Так, в «опыте общения с Мережковскими» Бердяеву открылась «новая духовная структура <…> людей двоящихся мыслей», «прикрытая схемами и антитезами неспособность к выбору и безволие, прикрытое призывами к выбору». Он с тревогой отмечает появление в прежде гениально правдивой русской литературе писателей, нечувствительных к правде, зараженных эстетическим аморализмом. Из ницшеанства, отмечает он разницу между собой, не избежавшим влияния Ницше, и «неохристианскими» апологетами «плоти», было заимствовано не «главное – героический дух Заратустры, притяжение горной вершины, своеобразная аскеза в перенесении страданий», а дионисийство низшего плана. По сути, автор констатирует здесь наступление эпохи, когда рассвобождение человека будет плохо совмещаться с его достоинством. Ту же зоркость демонстрирует он в восприятии религиозной интуиции Розанова, повернувшего от xpистианства к иудаизму и даже к язычеству. Он изобличает вошедшие в моду оккультные течения, антропософию и теософию как грозящие растворить личность в космических стихиях, загипнотизировать ее, отнять у нее волю: «Оккультизм есть форма магии по преимуществу, т.е. необходимости, а не свободы». Процесс распада, или, как писал Бердяев, «диссоциацию», современной личности он раскрывал на примере романов А. Белого и в личном поведении склонного к переменчивости и неверности…

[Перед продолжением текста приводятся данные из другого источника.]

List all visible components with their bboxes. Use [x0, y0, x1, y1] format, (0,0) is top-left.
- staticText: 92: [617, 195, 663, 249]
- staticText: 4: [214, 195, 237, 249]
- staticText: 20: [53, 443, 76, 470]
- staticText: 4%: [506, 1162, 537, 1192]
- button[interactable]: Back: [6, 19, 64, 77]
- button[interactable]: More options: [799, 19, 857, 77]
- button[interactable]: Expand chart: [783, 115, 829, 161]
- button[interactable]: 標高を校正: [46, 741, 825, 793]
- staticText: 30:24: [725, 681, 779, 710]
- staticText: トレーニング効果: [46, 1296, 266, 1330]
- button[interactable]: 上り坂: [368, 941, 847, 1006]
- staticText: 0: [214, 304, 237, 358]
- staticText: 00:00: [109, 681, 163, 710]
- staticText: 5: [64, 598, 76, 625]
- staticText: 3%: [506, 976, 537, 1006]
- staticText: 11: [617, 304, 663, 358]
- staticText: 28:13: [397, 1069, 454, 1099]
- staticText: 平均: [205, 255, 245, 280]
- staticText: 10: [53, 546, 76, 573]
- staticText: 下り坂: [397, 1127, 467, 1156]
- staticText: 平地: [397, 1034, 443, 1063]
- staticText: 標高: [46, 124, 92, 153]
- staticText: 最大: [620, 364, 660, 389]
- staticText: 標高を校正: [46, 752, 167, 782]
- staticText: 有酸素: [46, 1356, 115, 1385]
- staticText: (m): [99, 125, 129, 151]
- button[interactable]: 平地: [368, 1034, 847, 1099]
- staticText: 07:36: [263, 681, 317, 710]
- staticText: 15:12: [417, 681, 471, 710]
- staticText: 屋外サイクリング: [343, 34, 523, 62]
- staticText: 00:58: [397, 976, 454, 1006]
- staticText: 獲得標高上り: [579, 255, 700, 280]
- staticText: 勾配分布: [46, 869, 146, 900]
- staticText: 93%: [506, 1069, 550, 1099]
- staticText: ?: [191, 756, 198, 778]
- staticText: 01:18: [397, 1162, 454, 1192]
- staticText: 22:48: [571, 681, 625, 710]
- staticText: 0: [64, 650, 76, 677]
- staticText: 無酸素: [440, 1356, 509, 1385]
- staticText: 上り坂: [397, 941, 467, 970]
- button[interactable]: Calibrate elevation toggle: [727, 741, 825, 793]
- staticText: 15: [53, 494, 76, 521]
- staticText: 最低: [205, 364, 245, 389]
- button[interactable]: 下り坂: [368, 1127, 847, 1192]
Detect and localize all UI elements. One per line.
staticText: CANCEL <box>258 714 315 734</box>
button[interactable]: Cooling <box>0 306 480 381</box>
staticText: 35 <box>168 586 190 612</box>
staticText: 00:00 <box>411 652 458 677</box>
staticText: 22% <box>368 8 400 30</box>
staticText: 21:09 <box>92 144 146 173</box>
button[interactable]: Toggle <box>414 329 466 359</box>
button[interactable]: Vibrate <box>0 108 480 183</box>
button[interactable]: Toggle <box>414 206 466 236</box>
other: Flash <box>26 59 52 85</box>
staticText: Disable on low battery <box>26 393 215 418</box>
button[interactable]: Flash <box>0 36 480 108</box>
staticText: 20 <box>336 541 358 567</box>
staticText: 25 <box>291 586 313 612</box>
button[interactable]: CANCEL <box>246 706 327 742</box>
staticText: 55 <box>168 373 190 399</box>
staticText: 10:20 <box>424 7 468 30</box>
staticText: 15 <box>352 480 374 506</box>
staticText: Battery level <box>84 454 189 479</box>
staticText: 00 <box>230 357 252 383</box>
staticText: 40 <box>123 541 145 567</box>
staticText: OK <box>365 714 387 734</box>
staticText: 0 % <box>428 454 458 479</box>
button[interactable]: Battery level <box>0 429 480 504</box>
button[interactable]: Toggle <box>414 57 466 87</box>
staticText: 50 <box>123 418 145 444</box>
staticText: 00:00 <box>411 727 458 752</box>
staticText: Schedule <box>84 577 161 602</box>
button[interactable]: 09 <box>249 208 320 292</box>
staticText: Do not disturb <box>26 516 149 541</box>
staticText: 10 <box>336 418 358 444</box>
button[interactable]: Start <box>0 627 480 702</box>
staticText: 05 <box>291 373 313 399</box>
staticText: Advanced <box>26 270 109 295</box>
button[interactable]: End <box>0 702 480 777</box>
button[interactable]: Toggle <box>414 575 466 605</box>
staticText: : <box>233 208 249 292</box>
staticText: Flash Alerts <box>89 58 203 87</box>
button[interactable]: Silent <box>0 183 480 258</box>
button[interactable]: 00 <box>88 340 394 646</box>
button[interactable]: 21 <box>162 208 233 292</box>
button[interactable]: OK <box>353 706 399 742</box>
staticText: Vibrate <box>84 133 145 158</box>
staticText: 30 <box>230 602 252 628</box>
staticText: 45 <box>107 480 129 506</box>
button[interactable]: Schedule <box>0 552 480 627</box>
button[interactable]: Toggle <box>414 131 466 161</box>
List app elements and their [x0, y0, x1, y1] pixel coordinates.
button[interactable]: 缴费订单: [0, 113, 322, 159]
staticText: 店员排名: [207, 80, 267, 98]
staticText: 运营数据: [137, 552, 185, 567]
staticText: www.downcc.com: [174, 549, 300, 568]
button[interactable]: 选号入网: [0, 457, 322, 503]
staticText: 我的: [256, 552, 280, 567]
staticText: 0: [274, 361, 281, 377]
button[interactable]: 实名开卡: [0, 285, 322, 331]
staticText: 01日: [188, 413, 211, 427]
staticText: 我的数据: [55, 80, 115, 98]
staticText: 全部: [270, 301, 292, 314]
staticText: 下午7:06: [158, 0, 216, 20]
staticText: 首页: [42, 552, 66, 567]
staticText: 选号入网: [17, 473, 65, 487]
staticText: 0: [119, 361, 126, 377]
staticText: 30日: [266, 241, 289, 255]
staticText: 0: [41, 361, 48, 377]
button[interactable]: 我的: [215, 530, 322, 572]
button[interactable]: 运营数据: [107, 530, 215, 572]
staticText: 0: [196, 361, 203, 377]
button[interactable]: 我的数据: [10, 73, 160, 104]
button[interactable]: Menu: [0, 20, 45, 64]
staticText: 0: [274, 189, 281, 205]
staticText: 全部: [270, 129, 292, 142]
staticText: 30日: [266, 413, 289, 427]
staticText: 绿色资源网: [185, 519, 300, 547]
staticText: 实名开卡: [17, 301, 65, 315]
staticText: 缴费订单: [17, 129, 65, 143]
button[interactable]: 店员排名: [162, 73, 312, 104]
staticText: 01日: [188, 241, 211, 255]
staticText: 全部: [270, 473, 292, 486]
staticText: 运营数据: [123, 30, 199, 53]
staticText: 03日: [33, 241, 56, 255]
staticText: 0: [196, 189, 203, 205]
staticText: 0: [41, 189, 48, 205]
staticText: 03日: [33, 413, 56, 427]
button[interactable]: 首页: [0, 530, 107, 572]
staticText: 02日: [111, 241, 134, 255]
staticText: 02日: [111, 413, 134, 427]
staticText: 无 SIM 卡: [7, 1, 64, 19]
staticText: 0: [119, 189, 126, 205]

Мыслитель с увлечением общался с сектантами и народными богоискателями, но много спорил с ними: ему претило их духовное самодовольство. Он идет наперекор особо популярным с конца XIX века в образованной среде «теориям Маркса, Ницше, Фрейда, Хайдеггера», взявшимся за разоблачение человека и «сокрушающим возвышенные учения» о нем. Сюда же Бердяев относит и современный роман. Пневматолог орлиным взором выхватывает червоточину в том «открытии подсознательного» (перешедшем в его культ, а далее – нашедшем себе место и в повседневной психоаналитической практике), которое позволяет увидеть человека «снизу, а не сверху». Сегодня психоаналитик на Западе заменил духовника, превращая исповедующегося, с его свободной волей и совестью, в жалкого пациента. В литературе Бердяев замечает новый феномен маниакальной искренности, искренности, доведенной «до рисовки некрасивыми, уродливыми признаниями» (об А. Жиде), искренности лживой (которой он посвящает блистательные статьи о поэте Б. Поплавском). Он тонко подмечает, что изобилие «безобразного и уродливого, потенциально преступного» в новой романистике не отражает трагического и катастрофического в жизни, не свидетельствует о правдивости писателя, ибо у того нет главного, а именно: отношения к изображаемому со стороны своего «высшего, глубокого “я”». Напротив, правда улетучивается в этой «рисовке уродливыми признаниями», в вызывающем самокопании, подменившем собою реальность. Как мы теперь понимаем, Бердяев сигнализировал нам о самом разрушительном симптоме литературы и художественного творчества вообще, чреватом его ликвидацией, что и наблюдается ныне. Мыслителя коробит недостаток «стыдливости и целомудренности», которыми страдают публичные интимные излияния, все более входящие в обиход тогда еще только западной литературы. Он воевал не только с «духом времени», но возвышал свой голос и по поводу общественно-исторических событий и явлений, неоднократно выступал против гитлеризма, национал-социализма и фашизма, тоталитарных установок коммунизма. В СССР Бердяев считался самой маркированной фигурой среди врагов марксистской идеологии, хотя и к Марксу, и к советской системе отношение его, вечного борца с «буржуазностью», оставалось запутанным.
Из «Самопознания», этого обозрения жизни и мысли, в суммарном виде мы узнаём то, что содержалось разъединенно в других сочинениях автора. Жаль только, что в обширной итоговой панораме не нашлось достойного места его драгоценному историософскому наследию середины двадцатых годов – «Смыслу истории» и «Новому средневековью», – поразившему своей духовной глубиной здравую часть западной интеллигенции. И по давно сложившейся тенденции самого автора (в силу постепенно растущих у Бердяева на «буржуазном» Западе симпатий к прежним, левым и социалистическим идеям) предстал неоцененным подлинный шедевр социальной мысли, созданный на второй год революции в ответ на ее триумфальное шествие, – «Философия неравенства. Письма к недругам по социальной философии». Это было продолжением дела «Вех».
Неповторимый образ пламенного, огненного духа никогда не забудется теми, кто прочтет «Самопознание».